Guinée-Mamadi Doumbouya reprend-il enfin la main sur son pouvoir ?
Limogeages de ministres, visites de chantiers et déplacement sur les lieux du drame de Dar-es-Salam : depuis son retour de Grèce, Mamadi Doumbouya affiche une présence inhabituelle sur le terrain. Cette nouvelle séquence politique nourrit les interrogations sur une possible reprise en main d’un appareil d’État souvent accusé d’avoir échappé au contrôle du sommet du pouvoir.
Par Aissatou Chérif Baldé
La visite effectuée par Mamadi Doumbouya sur le site du sinistre de Dar-es-Salam, hier samedi 29 août à Conakry, où plus de trente personnes ont trouvé la mort, n’est pas passée inaperçue. Au-delà de l’émotion suscitée par le drame, ce déplacement s’inscrit dans une série d’initiatives qui semblent traduire un changement de cap au sommet de l’État.
Depuis son retour de Grèce, le président de la transition Mamadi Doumbouya multiplie des prises de décisions inhabituelles. En l’espace de quelques jours, deux ministres ont été limogés, plusieurs chantiers ont reçu sa visite et son agenda public a considérablement changé.
Un changement qui contraste avec l’attitude observée au cours des cinq dernières années.
Car depuis son arrivée au pouvoir en septembre 2021, Mamadi Doumbouya a souvent été critiqué pour son indifférence, son silence assourdissant lors des grandes tragédies nationales. L’explosion du dépôt de carburant de Coronthie, le drame du stade de N’Zérékoré ou encore l’éboulement de Maneah ont marqué l’opinion publique autant par leur ampleur que par l’absence remarquée du chef de l’État sur les lieux des événements.
Cette distance et silence absurde ont progressivement nourri l’idée d’un pouvoir exercé à travers des intermédiaires ou géré plutôt par un entourage vorace et incompetent. Dans les milieux politiques comme au sein d’une partie de l’opinion, beaucoup ont estimé que cette situation avait favorisé l’émergence de centres d’influence parallèles autour du pouvoir. Des accusations de favoritisme, de clientélisme et de mauvaise gouvernance se sont alors multipliées, alimentant le sentiment d’un État dont certains rouages échappaient ou échappent encore au contrôle effectif du chef de la junte militaire guinéenne.
C’est dans ce contexte que les récentes initiatives de Mamadi Doumbouya prennent une signification particulière. En affichant davantage sa présence sur le terrain et en sanctionnant certains responsables, le chef de la transition donne l’impression de vouloir rappeler que l’autorité politique demeure concentrée entre ses mains.
Pour autant, la portée réelle de cette inflexion reste à démontrer. Les visites officielles et les décisions ponctuelles peuvent envoyer un signal fort, mais elles ne suffisent pas à elles seules à corriger des pratiques installées depuis plusieurs années. Et surtout lorsque ces initiatives donnent toujours l’impression qu’il agit en fonction des humeurs des réseaux sociaux et que sa préoccupation majeure est de chercher à déconstruire, les accusations et critiques des leaders d’opinion des Guinéens très actifs sur les réseaux sociaux.
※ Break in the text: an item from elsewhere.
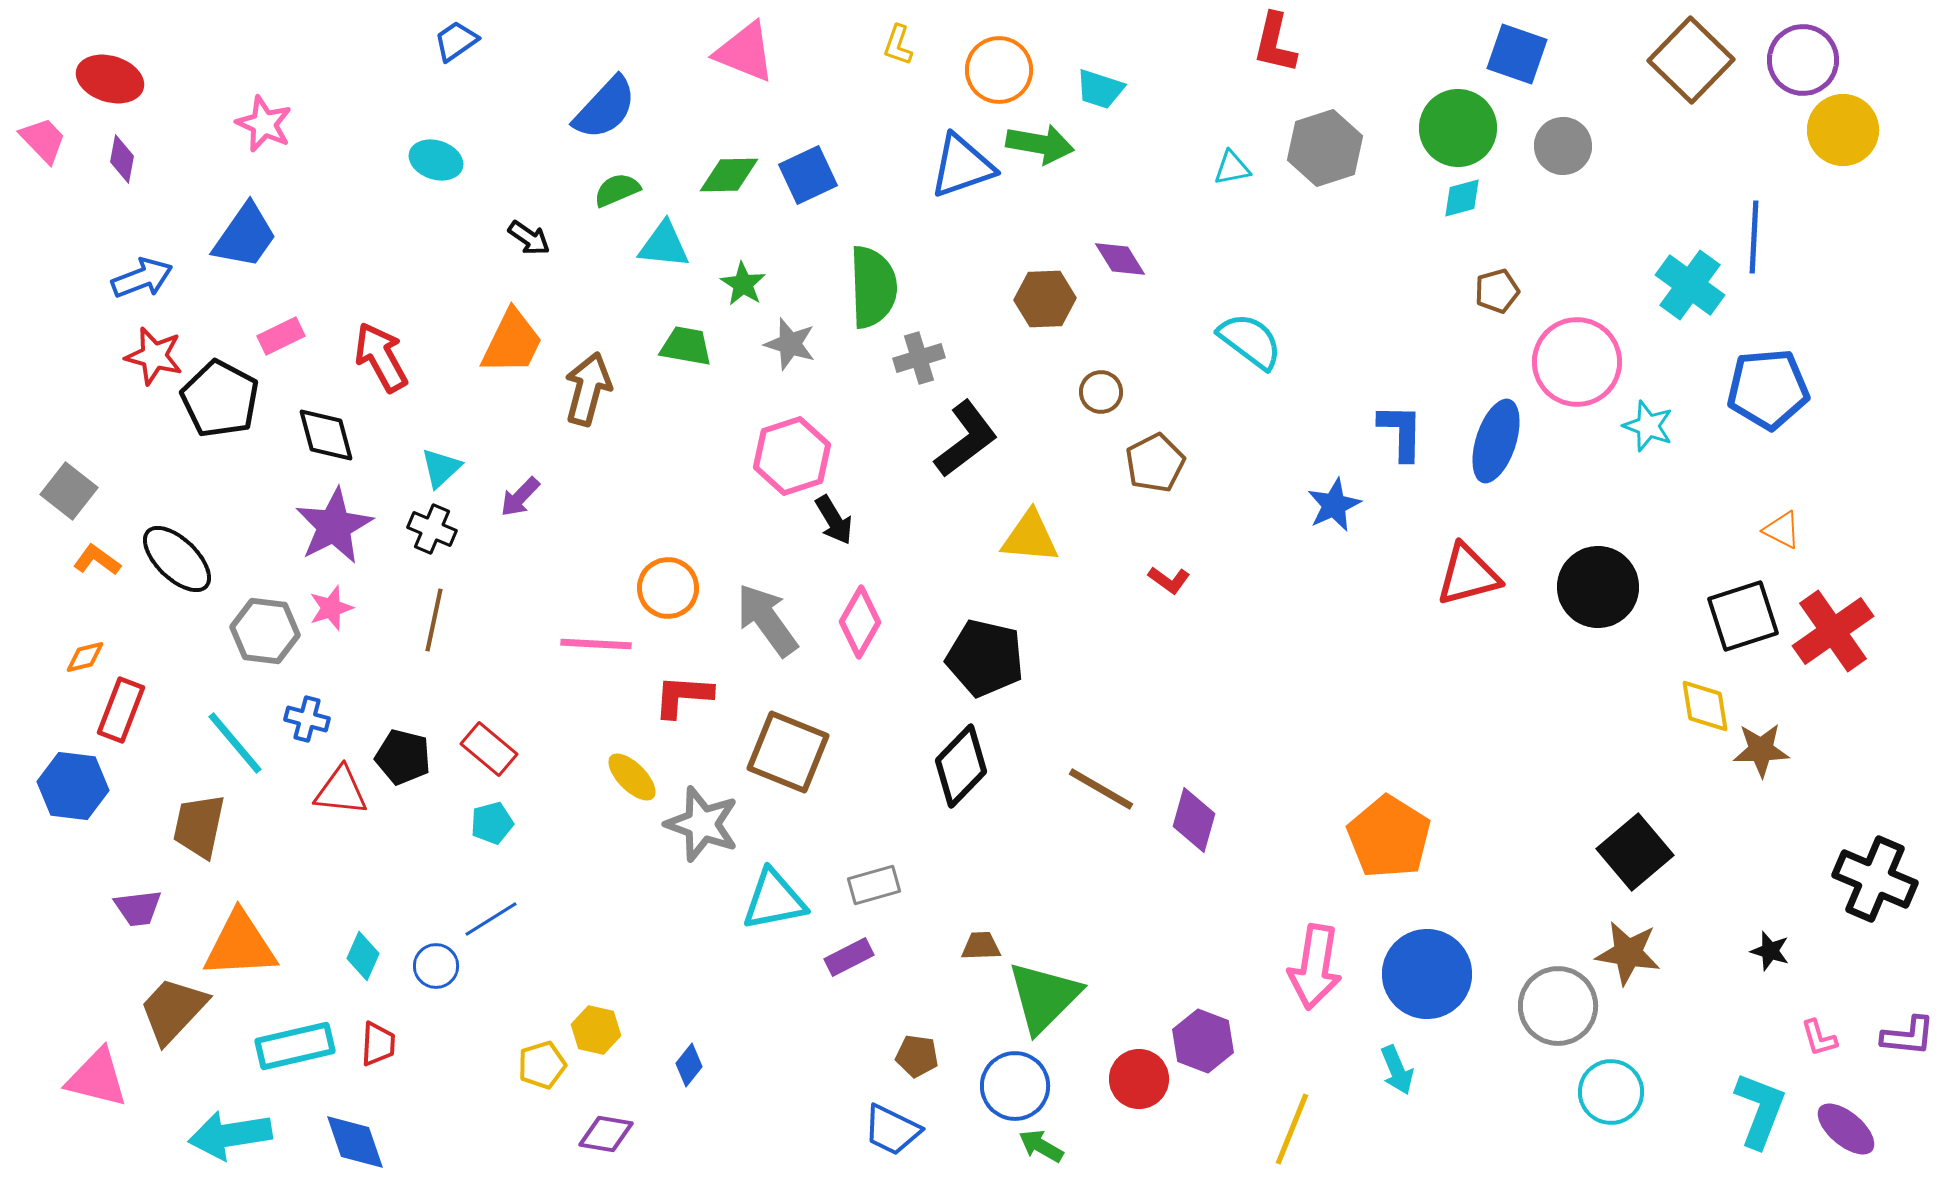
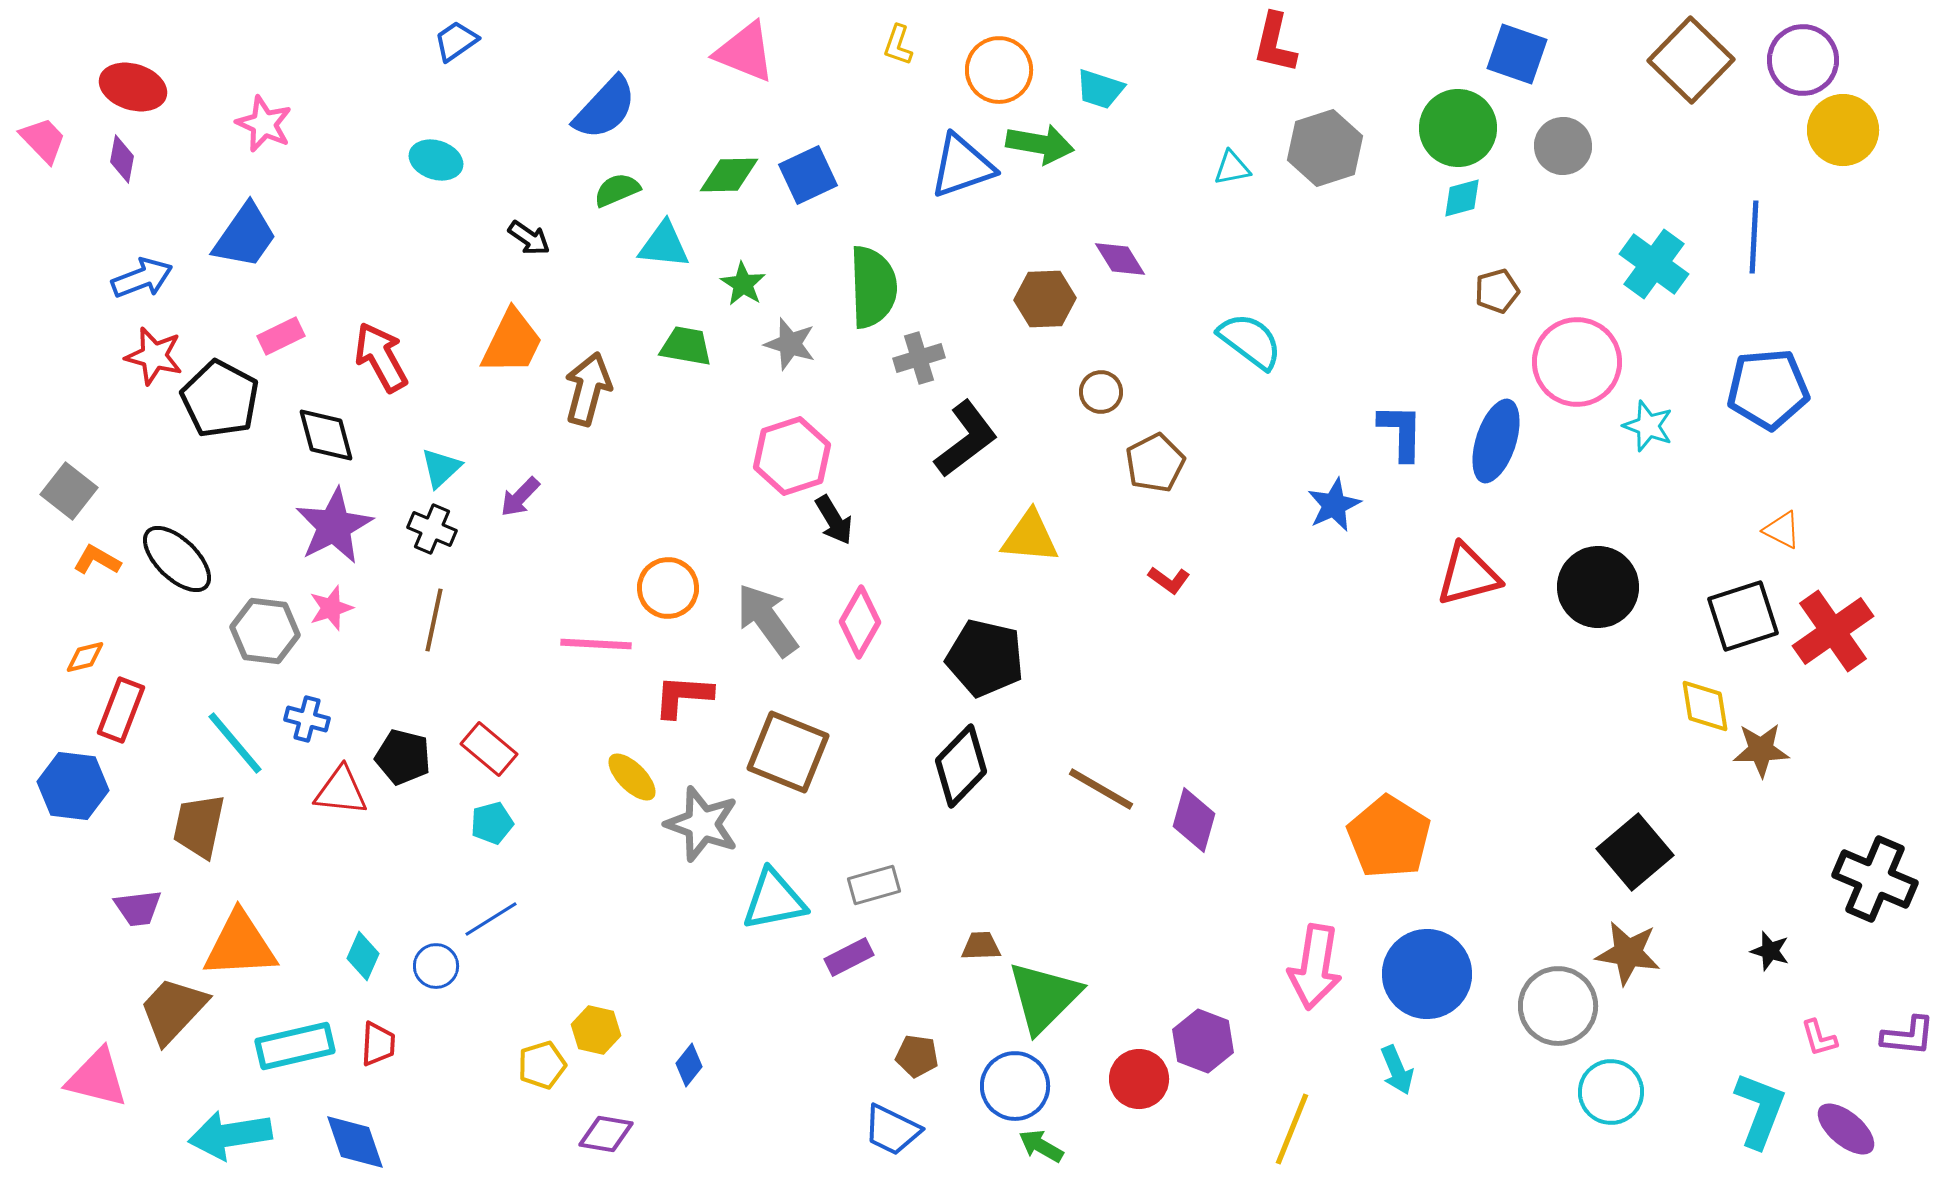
red ellipse at (110, 79): moved 23 px right, 8 px down
cyan cross at (1690, 285): moved 36 px left, 21 px up
orange L-shape at (97, 560): rotated 6 degrees counterclockwise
La question centrale demeure surtout celle de la capacité du pouvoir à s’attaquer aux réseaux d’intérêts qui prospèrent dans l’administration et qui sont régulièrement dénoncés par les citoyens.
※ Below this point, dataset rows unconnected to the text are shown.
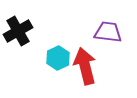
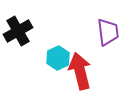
purple trapezoid: rotated 76 degrees clockwise
red arrow: moved 5 px left, 5 px down
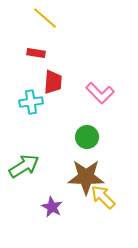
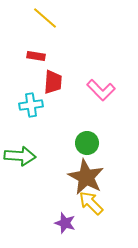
red rectangle: moved 3 px down
pink L-shape: moved 1 px right, 3 px up
cyan cross: moved 3 px down
green circle: moved 6 px down
green arrow: moved 4 px left, 10 px up; rotated 36 degrees clockwise
brown star: rotated 27 degrees clockwise
yellow arrow: moved 12 px left, 6 px down
purple star: moved 13 px right, 16 px down; rotated 10 degrees counterclockwise
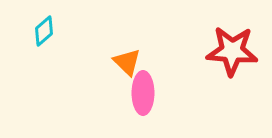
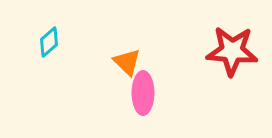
cyan diamond: moved 5 px right, 11 px down
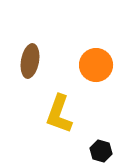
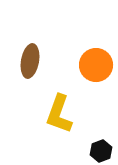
black hexagon: rotated 25 degrees clockwise
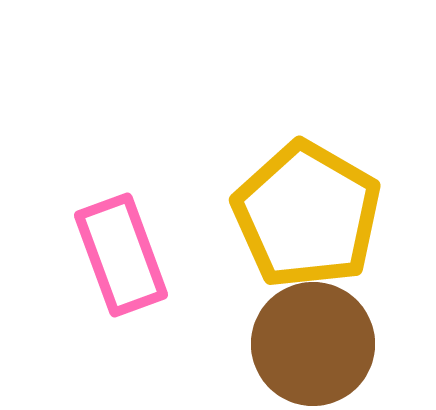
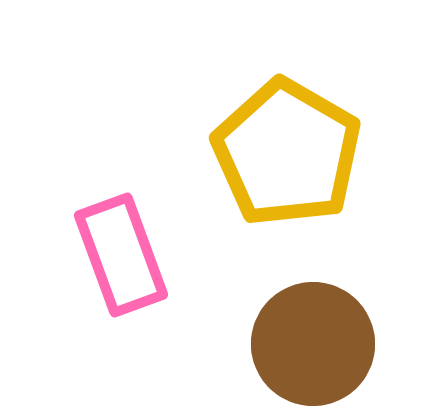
yellow pentagon: moved 20 px left, 62 px up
Le déplacement de Dar-es-Salam pourrait ainsi constituer davantage qu’un simple acte de compassion superficielle. Il pourrait marquer le début d’une nouvelle phase politique, caractérisée par une implication plus directe du chef de l’État dans la gestion des affaires publiques.
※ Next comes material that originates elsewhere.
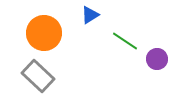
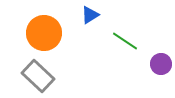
purple circle: moved 4 px right, 5 px down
Mais pour convaincre, cette volonté devra se traduire par des actes durables et des réformes visibles. Car reprendre la main sur le pouvoir implique aussi de s’attaquer aux dysfonctionnements qui se sont développés au sein même de l’entourage présidentiel. Accepter de commencer à assainir autour de lui.
C’est à cette allure que sera jugée la portée du changement observé depuis plusieurs semaines.